Re: Solution to the CGI message trap

    Yes, I was thinking of extending the namespace (ns) parameter to
    support this including only sending back the namespace ID because
    as you say, this is enough.

    It would also give explicit information about which extensions had
    been fulfilled in the case where the request contained a mix of
    mandatory and optional extensions.

I'm not sure whether that would be mixing up two different mechanisms.
I would use a single nonce to ensure that the communication path
is free of ignorant caches and CGI scripts; i.e., if the client
gets the correct nonce back in the response, then it's sure that
everyone is playing by whatever rules are defined for the nonce
Ack.

    Then I ran into thoughts about too much overhead of adding
    potentially several UUIDs to each request

If you want to know which of several extensions were fulfilled,
you could do this with a separate (and probably more compact)
ID space. I.e., use a set of integers 0..N in a request with N
extensions, and get back a subset of that set (or perhaps even
a binary encoding of a bitmap).  Since these extension-IDs don't
have to also serve as integrity checks, they don't have to be
very large.

    and not being able to see
    the result without parsing the whole message

Well, life is sometimes hard.  Buffering the response headers before
acting upon the response seems like a small price to pay (e.g.,
there's no guarantee that Content-Type will come before the last
header, so the client can't do much until it sees that, anyway).

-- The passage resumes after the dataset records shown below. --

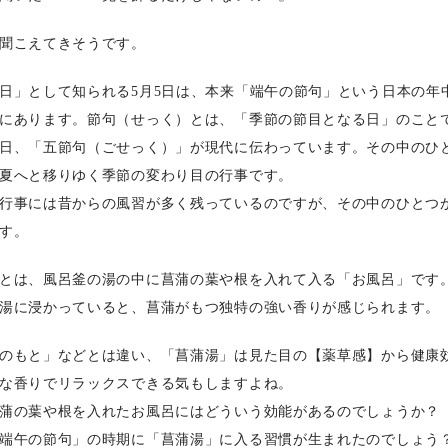
聞こえてきそうです。
日」として知られる5月5日は、本来「端午の節句」という日本の年
にあります。節句（せっく）とは、「季節の節目となる日」のこと
日、「五節句（ごせっく）」が現代に伝わっています。その中のひ
夏へと移りゆく季節の変わり目の行事です。
行事には昔からの風習が多く残っているのですが、その中のひとつ
す。
とは、風呂釜の湯の中に菖蒲の葉や根を入れて入る「お風呂」です
湯に浸かっていると、菖蒲がもつ独特の強い香りが感じられます。
のもと」などとは違い、「菖蒲湯」は見た目の【薬草感】から健康
な香りでリラックスできる気もしますよね。
蒲の葉や根を入れたお風呂にはどういう効能があるのでしょうか？
端午の節句」の時期に「菖蒲湯」に入る習慣が生まれたのでしょう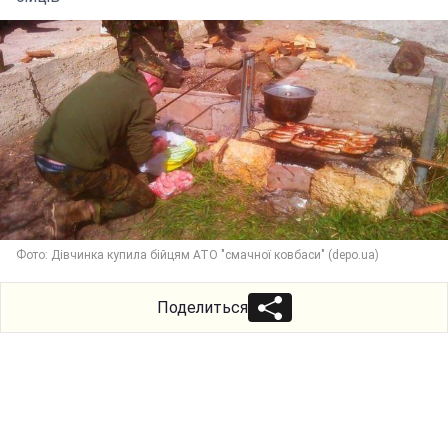
Фото: Дівчинка купила бійцям АТО "смачної ковбаси" (depo.ua)
Поделиться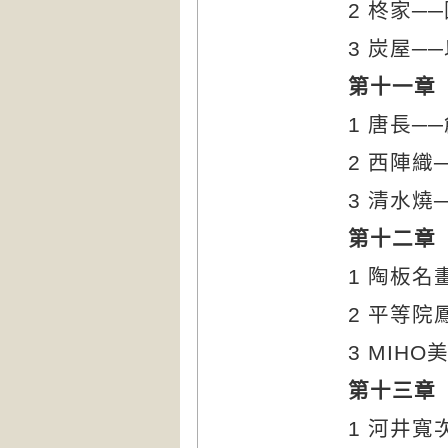
2
柊家─
3
炭屋─
第十一章
1
唐長─
2
西陣織
3
清水燒
第十二章
1
陶板名
2
平等院
3 MIHO
美
第十三章
1
河井寬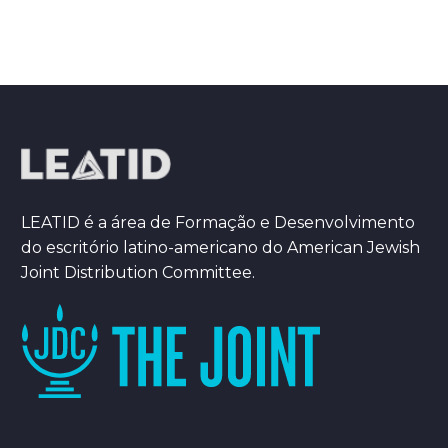
LEATID é a área de Formação e Desenvolvimento
do escritório latino-americano do American Jewish
Joint Distribution Committee.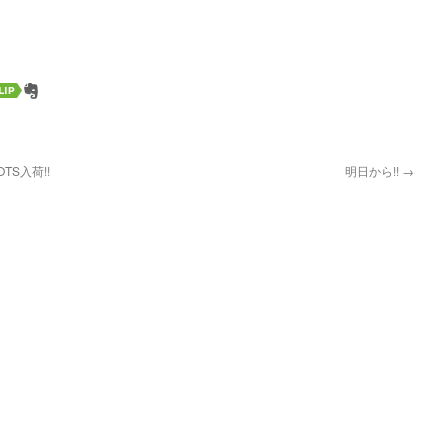
OTS入荷!!
明日から!!
→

    [102] would of course not work through 1.0 proxies. Hmm, now I
    don't know.

Exactly my point.  While sending and acking the nonce does add
some header bytes, it seems (at least, after a few minutes'
worth of thought) to "solve" the problem in the sense of getting
correct answers.  Then you can optimize; for example, maybe the
client doesn't need to send a nonce on subsequent requests if
the first one worked out.

But if you can't guarantee correctness, you can't optimize.